Глава первая

Станислав Малозёмов

Божьи слёзы

Повесть

Глава первая

****

Сразу после пяти часов утра в маленькой спальне крохотного домика на бугре в конце села Семёновки Витюшу Шанина душил сосед и друг Лёня. Он кряхтел и вдавливал другу в рот большую подушку. Выдернул её из-под Витюшиной головы, и лежала голова на железной кровати с панцирной сеткой, прикрытой тонким матрацем. Затылком Лёнин друг чувствовал каждую ячейку жесткого панциря и ждал, когда из головы вывалится мозг. Сколько мог всасывал Витюша через наволочку и через гусиный подушкин пух тухлый воздух домашний, но, похоже, весь и высосал быстро. Окна-то закрыты. Ноябрь. Спальня как курятник вширь да в длину. Ну, и потолок в избе дед подогнал под свой маломерный рост, когда строил хату. Сорок пять лет сгинуло с того дня. Витюха как раз родился и дед Василий, батяня отца, за неделю с дружками поставил избушку.

Потому как негоже первого внука выращивать в землянке из кизяка с худой крышей, землёй засыпанной, и соломенными вязанками прикрытой поверх. Такую времянку-завалинку дед на скорую руку слепил из самана, когда от Уральска пешком да на плотах бежали они, уральские казаки, от родимой власти, которая постановила уральское казачество отменить. Проще - ликвидировать. Успели сбежать не все, но самые резвые смогли тихо исчезнуть в северной казахстанской глухомани. Никто бы там и не искал их.

Так вот в одной общей для всех жизненных надобностей комнатке этой землянки с двумя корявыми окнами и люльку повесить не имелось пространства. Дом новый для внука дед Василий поставил из сосновых брёвен, уложенных высокими штабелями на хоздворе Семёновки. Но кто-то, наверное, видел как ночью с дружками на трёх бричках дед перетащил штук двести кругляка на бугор. И через пару недель к нему приехали два уполномоченных из района в гражданских костюмах, но при хромовых сапогах.

Дом они разрешили не ломать. Пацан - сосунок, может, и спас жильё. Советская власть детей чтила как будущих борцов за власть Советов. Вождь Иосиф Сарионыч был другом всех детей. А деда увезли. Насовсем. Тридцать пятый год был. Строгое время. Воровать у социализма и морщить лоб на него тогда было очень нехорошо. И стрельнули, видно, деда. Потому как писем не слал дед вообще и областная милиция понятия не имела, в какой тюрьме или на какой зоне тянет он срок. Двести брёвен у государства скоммуниздил Василий! Плевок в социализм смачный. Это вам не табуретку из клуба тиснуть.

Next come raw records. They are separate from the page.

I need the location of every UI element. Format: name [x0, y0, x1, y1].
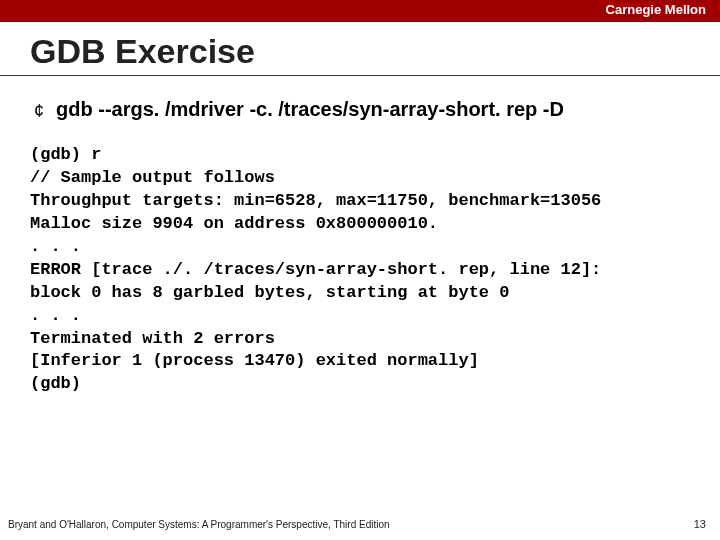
- footer-citation: Bryant and O'Hallaron, Computer Systems:…: [8, 519, 390, 530]
- bullet-item: ¢ gdb --args. /mdriver -c. /traces/syn-a…: [34, 98, 720, 122]
- slide-title: GDB Exercise: [30, 32, 720, 71]
- footer: Bryant and O'Hallaron, Computer Systems:…: [8, 518, 706, 530]
- bullet-text: gdb --args. /mdriver -c. /traces/syn-arr…: [56, 98, 564, 121]
- page-number: 13: [694, 518, 706, 530]
- header-bar: Carnegie Mellon: [0, 0, 720, 22]
- bullet-symbol: ¢: [34, 100, 44, 122]
- brand-label: Carnegie Mellon: [606, 2, 706, 17]
- title-rule: [0, 75, 720, 76]
- code-output: (gdb) r // Sample output follows Through…: [30, 144, 720, 396]
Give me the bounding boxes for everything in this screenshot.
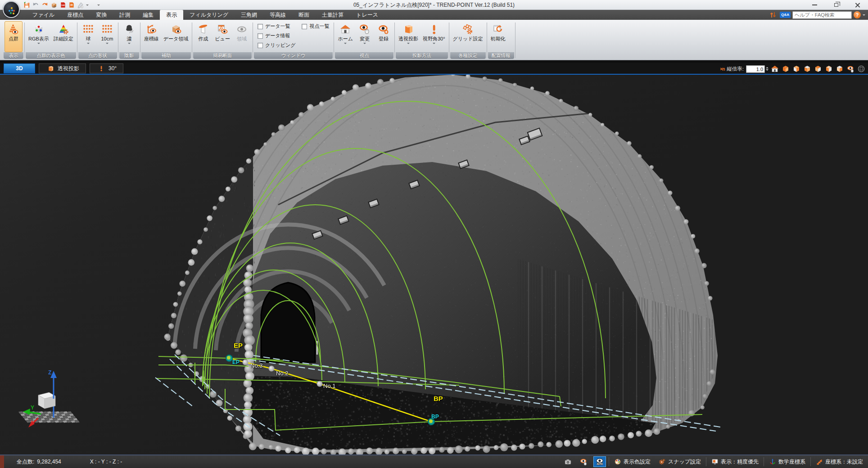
status-item-camera[interactable] <box>560 455 576 468</box>
status-grip <box>0 455 4 468</box>
menu-item-5[interactable]: 表示 <box>160 10 183 20</box>
ribbon-group-label: 簡易断面 <box>193 52 252 59</box>
ribbon-button-透視投影[interactable]: 透視投影 <box>397 21 420 52</box>
ribbon-group-label: 点の形状 <box>78 52 117 59</box>
ribbon-group-3: 濃陰影 <box>118 21 140 60</box>
help-button[interactable]: ? <box>854 11 861 18</box>
cube-view-4[interactable] <box>813 64 823 73</box>
checkbox-データ情報[interactable]: データ情報 <box>258 32 296 39</box>
ribbon-group-label: 投影方法 <box>396 52 448 59</box>
viewport-3d[interactable]: Z Y EPEPNo.3No.2No.1BPBP <box>0 75 868 454</box>
ribbon-group-6: データ一覧データ情報クリッピング視点一覧ウィンドウ <box>253 21 334 60</box>
status-item-スナップ設定[interactable]: スナップ設定 <box>655 455 705 468</box>
view-tab-bar: 3D 透視投影 30° ×n 縦倍率: 1.0 <box>0 63 868 75</box>
cube-view-6[interactable] <box>835 64 845 73</box>
axes-eye-icon <box>146 22 157 36</box>
svg-text:AUTO: AUTO <box>597 463 602 465</box>
status-item-数学座標系[interactable]: 数学座標系 <box>765 455 809 468</box>
ribbon-group-10: 初期化配置情報 <box>487 21 515 60</box>
menu-item-8[interactable]: 等高線 <box>263 10 292 20</box>
vertical-scale-icon: ×n <box>720 67 724 72</box>
rotate-sphere-icon[interactable] <box>856 64 866 73</box>
scene-label-BP-6: BP <box>431 414 439 419</box>
ribbon-button-座標線[interactable]: 座標線 <box>142 21 161 52</box>
ribbon-group-label: 点群の表示色 <box>26 52 76 59</box>
vertical-scale-value[interactable]: 1.0 <box>746 65 765 73</box>
cube-view-5[interactable] <box>824 64 834 73</box>
menu-bar: ファイル座標点変換計測編集表示フィルタリング三角網等高線断面土量計算トレース <box>0 10 868 20</box>
help-search-input[interactable] <box>792 11 852 19</box>
menu-item-11[interactable]: トレース <box>350 10 384 20</box>
grid-gear-icon <box>462 22 473 36</box>
ribbon-group-label: ウィンドウ <box>254 52 333 59</box>
cube-view-2[interactable] <box>791 64 801 73</box>
ribbon-button-点群[interactable]: 点群 <box>5 21 23 52</box>
checkbox-データ一覧[interactable]: データ一覧 <box>258 23 296 30</box>
palette-icon <box>614 458 621 465</box>
ribbon-button-データ領域[interactable]: データ領域 <box>162 21 190 52</box>
ribbon-group-label: 各種設定 <box>450 52 486 59</box>
ribbon-button-変更[interactable]: 変更 <box>356 21 374 52</box>
help-caret-icon[interactable] <box>863 14 865 17</box>
view-toolbar-right: ×n 縦倍率: 1.0 <box>720 64 866 74</box>
tab-3d[interactable]: 3D <box>4 63 35 73</box>
status-bar: 全点数: 9,282,454 X : - Y : - Z : - AUTO表示色… <box>0 455 868 468</box>
ribbon-button-視野角30°[interactable]: 視野角30° <box>421 21 447 52</box>
home-icon <box>340 22 351 36</box>
ribbon: 点群表示RGB表示詳細設定点群の表示色球10cm点の形状濃陰影座標線データ領域補… <box>0 20 868 60</box>
ribbon-group-5: 作成ビュー領域簡易断面 <box>192 21 253 60</box>
cube-eye-icon <box>171 22 181 36</box>
menu-item-1[interactable]: 座標点 <box>61 10 90 20</box>
ribbon-group-label: 陰影 <box>119 52 139 59</box>
app-logo[interactable] <box>3 1 20 18</box>
checkbox-視点一覧[interactable]: 視点一覧 <box>302 23 329 30</box>
status-item-表示：精度優先[interactable]: 表示：精度優先 <box>707 455 763 468</box>
status-item-eye-auto[interactable]: AUTO <box>593 456 606 467</box>
ribbon-button-球[interactable]: 球 <box>79 21 97 52</box>
axis3-icon <box>769 458 776 465</box>
menu-item-2[interactable]: 変換 <box>90 10 113 20</box>
checkbox-クリッピング[interactable]: クリッピング <box>258 42 296 49</box>
ribbon-group-label: 表示 <box>4 52 23 59</box>
status-separator <box>706 457 706 466</box>
axis-gizmo: Z Y <box>16 367 83 435</box>
restore-button[interactable] <box>831 1 841 9</box>
home-view-icon[interactable] <box>770 64 780 73</box>
ribbon-button-ホーム[interactable]: ホーム <box>336 21 355 52</box>
minimize-button[interactable] <box>809 1 819 9</box>
ribbon-button-詳細設定[interactable]: 詳細設定 <box>52 21 75 52</box>
tab-perspective[interactable]: 透視投影 <box>39 63 86 73</box>
ribbon-button-RGB表示[interactable]: RGB表示 <box>27 21 51 52</box>
ribbon-button-濃[interactable]: 濃 <box>120 21 138 52</box>
ribbon-button-初期化[interactable]: 初期化 <box>489 21 507 52</box>
status-item-表示色設定[interactable]: 表示色設定 <box>610 455 655 468</box>
status-item-座標系：未設定[interactable]: 座標系：未設定 <box>812 455 867 468</box>
change-view-icon[interactable] <box>845 64 855 73</box>
status-item-eye-mouse[interactable] <box>576 455 592 468</box>
dropdown-caret-icon <box>37 43 40 45</box>
scene-label-EP-0: EP <box>234 342 243 349</box>
menu-item-3[interactable]: 計測 <box>113 10 136 20</box>
ribbon-button-10cm[interactable]: 10cm <box>98 21 116 52</box>
eye-plus-icon <box>378 22 389 36</box>
ribbon-button-ビュー[interactable]: ビュー <box>213 21 232 52</box>
menu-item-7[interactable]: 三角網 <box>235 10 263 20</box>
cube-view-1[interactable] <box>781 64 791 73</box>
ribbon-button-グリッド設定[interactable]: グリッド設定 <box>451 21 485 52</box>
axis-z-label: Z <box>48 369 51 376</box>
sort-arrows-icon[interactable] <box>768 10 778 19</box>
vertical-scale-spinner[interactable]: 1.0 <box>746 65 769 73</box>
win-refresh-icon <box>493 22 503 36</box>
menu-item-4[interactable]: 編集 <box>136 10 160 20</box>
ribbon-button-登録[interactable]: 登録 <box>375 21 393 52</box>
ribbon-button-作成[interactable]: 作成 <box>194 21 212 52</box>
menu-item-10[interactable]: 土量計算 <box>316 10 350 20</box>
scene-label-BP-5: BP <box>434 395 443 402</box>
point-count-value: 9,282,454 <box>37 459 61 465</box>
tab-fov[interactable]: 30° <box>90 63 123 73</box>
cube-view-3[interactable] <box>802 64 812 73</box>
menu-item-6[interactable]: フィルタリング <box>183 10 235 20</box>
menu-item-9[interactable]: 断面 <box>292 10 316 20</box>
menu-item-0[interactable]: ファイル <box>26 10 61 20</box>
close-button[interactable] <box>853 1 863 9</box>
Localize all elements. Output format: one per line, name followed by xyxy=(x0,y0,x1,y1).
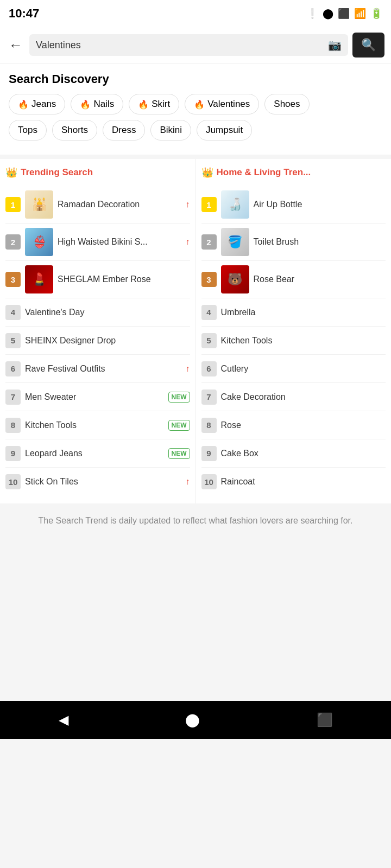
trending-container: 👑 Trending Search 1🕌Ramadan Decoration↑2… xyxy=(0,159,391,503)
trend-item[interactable]: 4Valentine's Day xyxy=(5,298,190,327)
trending-items-list: 1🕌Ramadan Decoration↑2👙High Waisted Biki… xyxy=(5,186,190,496)
trend-thumbnail: 🐻 xyxy=(221,265,249,293)
trend-item[interactable]: 3🐻Rose Bear xyxy=(201,261,386,298)
trend-item[interactable]: 10Stick On Tiles↑ xyxy=(5,468,190,496)
rank-badge: 7 xyxy=(201,390,217,405)
trend-name: Rose Bear xyxy=(254,275,386,284)
trend-name: SHEGLAM Ember Rose xyxy=(58,275,190,284)
trend-thumbnail: 🕌 xyxy=(25,190,53,219)
nav-recent-button[interactable]: ⬛ xyxy=(317,712,333,727)
trend-name: SHEINX Designer Drop xyxy=(25,336,190,346)
tag-jeans[interactable]: 🔥Jeans xyxy=(9,94,65,114)
trend-item[interactable]: 3💄SHEGLAM Ember Rose xyxy=(5,261,190,298)
rank-badge: 2 xyxy=(201,234,217,250)
fire-icon: 🔥 xyxy=(194,99,205,110)
rank-badge: 4 xyxy=(201,305,217,320)
tag-tops[interactable]: Tops xyxy=(9,120,47,141)
android-nav-bar: ◀ ⬤ ⬛ xyxy=(0,701,391,739)
trend-item[interactable]: 6Rave Festival Outfits↑ xyxy=(5,355,190,383)
trend-arrow-icon: ↑ xyxy=(186,200,190,209)
rank-badge: 5 xyxy=(201,333,217,348)
rank-badge: 9 xyxy=(201,446,217,461)
trend-item[interactable]: 7Cake Decoration xyxy=(201,383,386,411)
new-badge: NEW xyxy=(168,448,190,459)
tag-shorts[interactable]: Shorts xyxy=(52,120,97,141)
trend-item[interactable]: 2👙High Waisted Bikini S...↑ xyxy=(5,224,190,261)
tag-nails[interactable]: 🔥Nails xyxy=(71,94,123,114)
rank-badge: 8 xyxy=(5,418,21,433)
trend-item[interactable]: 1🍶Air Up Bottle xyxy=(201,186,386,224)
trend-item[interactable]: 6Cutlery xyxy=(201,355,386,383)
rank-badge: 8 xyxy=(201,418,217,433)
tags-row-2: Tops Shorts Dress Bikini Jumpsuit xyxy=(9,120,382,141)
new-badge: NEW xyxy=(168,420,190,431)
status-bar: 10:47 ❕ ⬤ ⬛ 📶 🔋 xyxy=(0,0,391,27)
trend-name: Rave Festival Outfits xyxy=(25,364,181,374)
search-button[interactable]: 🔍 xyxy=(352,33,384,58)
trend-arrow-icon: ↑ xyxy=(186,477,190,487)
trend-arrow-icon: ↑ xyxy=(186,364,190,374)
trend-thumbnail: 👙 xyxy=(25,228,53,256)
home-living-header: 👑 Home & Living Tren... xyxy=(201,167,386,178)
wifi-icon: 📶 xyxy=(354,8,366,20)
tag-jumpsuit[interactable]: Jumpsuit xyxy=(197,120,252,141)
tags-row-1: 🔥Jeans 🔥Nails 🔥Skirt 🔥Valentines Shoes xyxy=(9,94,382,114)
trend-item[interactable]: 10Raincoat xyxy=(201,468,386,496)
trend-name: Leopard Jeans xyxy=(25,449,164,458)
notification-icon: ❕ xyxy=(306,8,318,20)
battery-icon: 🔋 xyxy=(370,8,382,20)
discovery-title: Search Discovery xyxy=(9,72,382,86)
discovery-section: Search Discovery 🔥Jeans 🔥Nails 🔥Skirt 🔥V… xyxy=(0,63,391,155)
home-living-title: Home & Living Tren... xyxy=(217,167,311,178)
trend-item[interactable]: 2🪣Toilet Brush xyxy=(201,224,386,261)
trend-name: Cutlery xyxy=(221,364,386,374)
trend-name: Toilet Brush xyxy=(254,237,386,247)
rank-badge: 3 xyxy=(5,272,21,287)
status-icons: ❕ ⬤ ⬛ 📶 🔋 xyxy=(306,8,382,20)
trend-name: Ramadan Decoration xyxy=(58,200,181,209)
tag-shoes[interactable]: Shoes xyxy=(264,94,309,114)
trend-item[interactable]: 8Rose xyxy=(201,411,386,439)
new-badge: NEW xyxy=(168,392,190,403)
trending-search-panel: 👑 Trending Search 1🕌Ramadan Decoration↑2… xyxy=(0,159,196,503)
search-input-wrap[interactable]: Valentines 📷 xyxy=(29,34,348,56)
nav-back-button[interactable]: ◀ xyxy=(59,712,68,727)
trend-item[interactable]: 9Leopard JeansNEW xyxy=(5,439,190,468)
trend-name: Cake Box xyxy=(221,449,386,458)
rank-badge: 4 xyxy=(5,305,21,320)
nav-home-button[interactable]: ⬤ xyxy=(185,712,200,727)
trend-name: Air Up Bottle xyxy=(254,200,386,209)
rank-badge: 2 xyxy=(5,234,21,250)
trend-name: Kitchen Tools xyxy=(221,336,386,346)
rank-badge: 9 xyxy=(5,446,21,461)
trend-item[interactable]: 1🕌Ramadan Decoration↑ xyxy=(5,186,190,224)
trend-name: Kitchen Tools xyxy=(25,420,164,430)
crown-icon: 👑 xyxy=(5,167,17,178)
trend-item[interactable]: 7Men SweaterNEW xyxy=(5,383,190,411)
camera-icon[interactable]: 📷 xyxy=(328,39,342,52)
back-button[interactable]: ← xyxy=(7,35,25,56)
cast-icon: ⬛ xyxy=(338,8,350,20)
rank-badge: 7 xyxy=(5,390,21,405)
rank-badge: 5 xyxy=(5,333,21,348)
rank-badge: 1 xyxy=(201,197,217,212)
tag-dress[interactable]: Dress xyxy=(103,120,145,141)
trend-name: Umbrella xyxy=(221,308,386,317)
tag-valentines[interactable]: 🔥Valentines xyxy=(185,94,259,114)
trend-item[interactable]: 8Kitchen ToolsNEW xyxy=(5,411,190,439)
trend-item[interactable]: 5SHEINX Designer Drop xyxy=(5,327,190,355)
tag-bikini[interactable]: Bikini xyxy=(150,120,191,141)
trend-arrow-icon: ↑ xyxy=(186,237,190,247)
trend-item[interactable]: 9Cake Box xyxy=(201,439,386,468)
crown-icon-2: 👑 xyxy=(201,167,213,178)
trend-thumbnail: 💄 xyxy=(25,265,53,293)
trend-item[interactable]: 5Kitchen Tools xyxy=(201,327,386,355)
search-input[interactable]: Valentines xyxy=(36,40,324,51)
trend-name: Stick On Tiles xyxy=(25,477,181,487)
home-living-items-list: 1🍶Air Up Bottle2🪣Toilet Brush3🐻Rose Bear… xyxy=(201,186,386,496)
rank-badge: 1 xyxy=(5,197,21,212)
trend-name: High Waisted Bikini S... xyxy=(58,237,181,247)
trend-item[interactable]: 4Umbrella xyxy=(201,298,386,327)
tag-skirt[interactable]: 🔥Skirt xyxy=(129,94,179,114)
trend-name: Men Sweater xyxy=(25,392,164,402)
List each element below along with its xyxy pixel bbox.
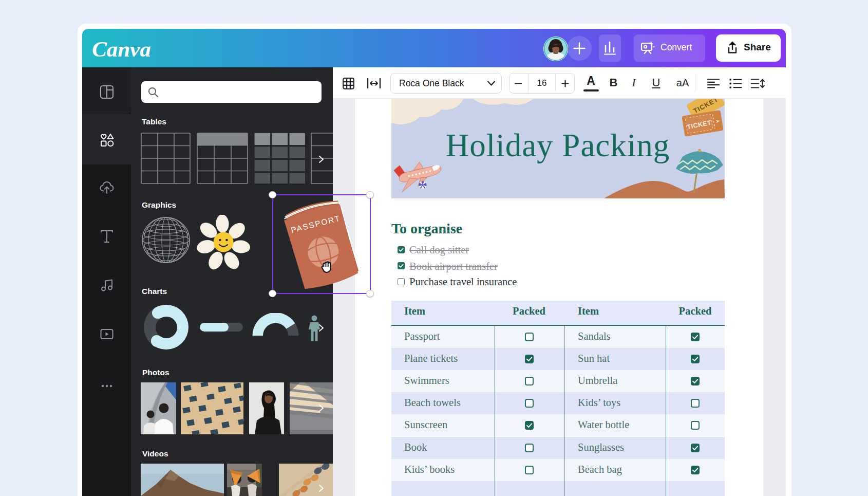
svg-text:Holiday Packing: Holiday Packing <box>446 127 670 163</box>
svg-text:Canva: Canva <box>92 37 151 61</box>
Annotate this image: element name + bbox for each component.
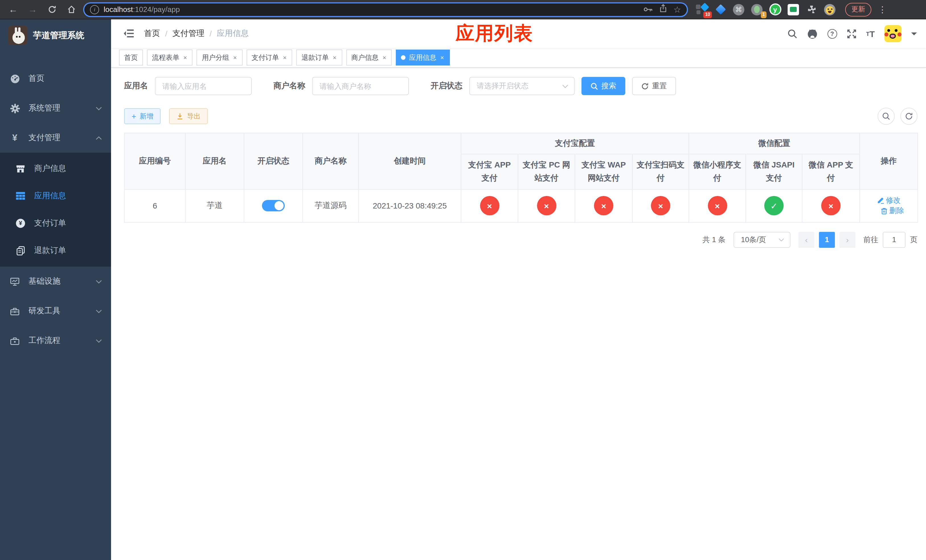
col-wechat-jsapi: 微信 JSAPI 支付 — [746, 154, 802, 189]
status-label: 开启状态 — [431, 81, 462, 91]
extension-chat-icon[interactable] — [787, 3, 800, 16]
col-alipay-qr: 支付宝扫码支付 — [632, 154, 689, 189]
sidebar-item-workflow[interactable]: 工作流程 — [0, 326, 111, 356]
reset-button[interactable]: 重置 — [632, 77, 676, 95]
extension-badge: 1 — [761, 11, 767, 18]
prev-page-button[interactable]: ‹ — [799, 232, 814, 248]
fullscreen-icon[interactable] — [847, 29, 856, 38]
extensions-puzzle-icon[interactable] — [805, 3, 818, 16]
merchant-name-label: 商户名称 — [273, 81, 305, 91]
tab-app-info[interactable]: 应用信息× — [396, 50, 449, 65]
font-size-icon[interactable]: TT — [866, 29, 875, 38]
close-icon[interactable]: × — [183, 54, 188, 61]
delete-link[interactable]: 删除 — [880, 206, 904, 216]
url-text: localhost:1024/pay/app — [104, 5, 639, 14]
avatar-caret-icon[interactable] — [911, 32, 917, 38]
sidebar-subitem-app-info[interactable]: 应用信息 — [0, 182, 111, 210]
sidebar-item-system[interactable]: 系统管理 — [0, 94, 111, 123]
github-icon[interactable] — [807, 28, 817, 39]
briefcase-icon — [9, 336, 21, 345]
app-name-label: 应用名 — [124, 81, 148, 91]
goto-page-input[interactable] — [883, 232, 905, 248]
store-icon — [15, 164, 26, 173]
chevron-down-icon — [96, 309, 102, 313]
cell-created-at: 2021-10-23 08:49:25 — [359, 189, 461, 222]
help-icon[interactable]: ? — [827, 29, 837, 38]
close-icon[interactable]: × — [440, 54, 445, 61]
back-icon[interactable]: ← — [6, 2, 21, 17]
group-wechat-config: 微信配置 — [689, 133, 859, 154]
password-key-icon[interactable] — [643, 4, 652, 15]
forward-icon[interactable]: → — [25, 2, 40, 17]
site-info-icon[interactable]: i — [90, 5, 99, 14]
sidebar-item-pay[interactable]: ¥ 支付管理 — [0, 123, 111, 153]
profile-avatar-icon[interactable] — [823, 3, 836, 16]
refresh-button[interactable] — [900, 107, 917, 125]
extension-y-icon[interactable]: y — [769, 3, 781, 16]
extension-recorder-icon[interactable]: 1 — [750, 3, 763, 16]
chrome-update-button[interactable]: 更新 — [845, 3, 872, 16]
merchant-name-input[interactable] — [312, 77, 409, 95]
logo-avatar — [8, 26, 27, 45]
browser-toolbar: ← → i localhost:1024/pay/app ☆ — [0, 0, 926, 20]
sidebar: 芋道管理系统 首页 系统管理 ¥ 支付管 — [0, 20, 111, 560]
close-icon[interactable]: × — [283, 54, 287, 61]
group-alipay-config: 支付宝配置 — [461, 133, 689, 154]
search-icon[interactable] — [787, 29, 797, 38]
tab-merchant-info[interactable]: 商户信息× — [346, 50, 392, 65]
pagination: 共 1 条 10条/页 ‹ 1 › 前往 页 — [124, 232, 917, 248]
sidebar-item-infra[interactable]: 基础设施 — [0, 266, 111, 296]
sidebar-item-devtools[interactable]: 研发工具 — [0, 296, 111, 326]
hide-search-button[interactable] — [878, 107, 895, 125]
next-page-button[interactable]: › — [840, 232, 855, 248]
extension-command-icon[interactable]: ⌘ — [732, 3, 745, 16]
page-size-select[interactable]: 10条/页 — [734, 232, 790, 248]
app-name-input[interactable] — [155, 77, 252, 95]
tab-home[interactable]: 首页 — [119, 50, 143, 65]
sidebar-logo[interactable]: 芋道管理系统 — [0, 20, 111, 51]
page-number-1[interactable]: 1 — [819, 232, 835, 248]
tab-user-group[interactable]: 用户分组× — [197, 50, 243, 65]
export-button[interactable]: 导出 — [169, 108, 208, 124]
toolbox-icon — [9, 307, 21, 315]
status-select[interactable]: 请选择开启状态 — [469, 77, 575, 95]
close-icon[interactable]: × — [332, 54, 337, 61]
status-wechat-jsapi-icon: ✓ — [764, 196, 784, 216]
close-icon[interactable]: × — [233, 54, 238, 61]
home-icon[interactable] — [64, 2, 79, 17]
chevron-up-icon — [96, 136, 102, 140]
status-alipay-wap-icon: × — [594, 196, 613, 216]
user-avatar[interactable] — [884, 25, 902, 42]
breadcrumb-pay[interactable]: 支付管理 — [172, 29, 204, 39]
col-wechat-mini: 微信小程序支付 — [689, 154, 746, 189]
tab-pay-order[interactable]: 支付订单× — [247, 50, 292, 65]
sidebar-subitem-label: 商户信息 — [34, 163, 66, 174]
edit-link[interactable]: 修改 — [877, 195, 901, 206]
sidebar-item-label: 基础设施 — [29, 276, 61, 286]
extension-blue-diamond-icon[interactable]: 10 — [696, 3, 708, 16]
sidebar-subitem-merchant-info[interactable]: 商户信息 — [0, 155, 111, 182]
sidebar-subitem-refund-order[interactable]: 退款订单 — [0, 237, 111, 264]
sidebar-subitem-pay-order[interactable]: ¥ 支付订单 — [0, 210, 111, 237]
search-button[interactable]: 搜索 — [581, 77, 625, 95]
table-toolbar: + 新增 导出 — [124, 107, 917, 125]
tags-view: 首页 流程表单× 用户分组× 支付订单× 退款订单× 商户信息× 应用信息× — [111, 48, 926, 68]
share-icon[interactable] — [659, 4, 667, 15]
address-bar[interactable]: i localhost:1024/pay/app ☆ — [83, 2, 688, 17]
enabled-switch[interactable] — [262, 200, 285, 212]
breadcrumb-home[interactable]: 首页 — [144, 29, 160, 39]
add-button[interactable]: + 新增 — [124, 108, 160, 124]
app-title: 芋道管理系统 — [33, 30, 84, 41]
sidebar-item-home[interactable]: 首页 — [0, 64, 111, 94]
extension-gem-icon[interactable] — [714, 3, 727, 16]
tab-process-form[interactable]: 流程表单× — [147, 50, 193, 65]
active-dot — [401, 55, 406, 60]
tab-refund-order[interactable]: 退款订单× — [297, 50, 342, 65]
sidebar-collapse-icon[interactable] — [120, 29, 137, 38]
bookmark-star-icon[interactable]: ☆ — [673, 4, 681, 15]
breadcrumb: 首页 / 支付管理 / 应用信息 — [144, 29, 249, 39]
close-icon[interactable]: × — [382, 54, 387, 61]
browser-menu-icon[interactable]: ⋮ — [878, 4, 887, 15]
cell-app-id: 6 — [124, 189, 185, 222]
reload-icon[interactable] — [44, 2, 59, 17]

Отец молча обиделся на власть, и на много лет стал злой и нервный. Крепче стал выпивать в связи с печалью по батяньке Василию, и, когда Витюше ещё только семь лет пробило, ушел из семьи насовсем. Вышло так, что он крепко подрался с дружками по питью заполночь второго января нового года. Очень ненавидел Иван Васильевич всё и всех окружающих, а потому бился после литра самогона с кем ни попадя. Трое их было или пятеро - никогда не считал. Зачем бился - не думал и объяснить на временно трезвый ум не мог. Говорил только, что за отца мстил, но почему мстил собутыльникам, а не областному прокурору, уже растолковать не получалось у него.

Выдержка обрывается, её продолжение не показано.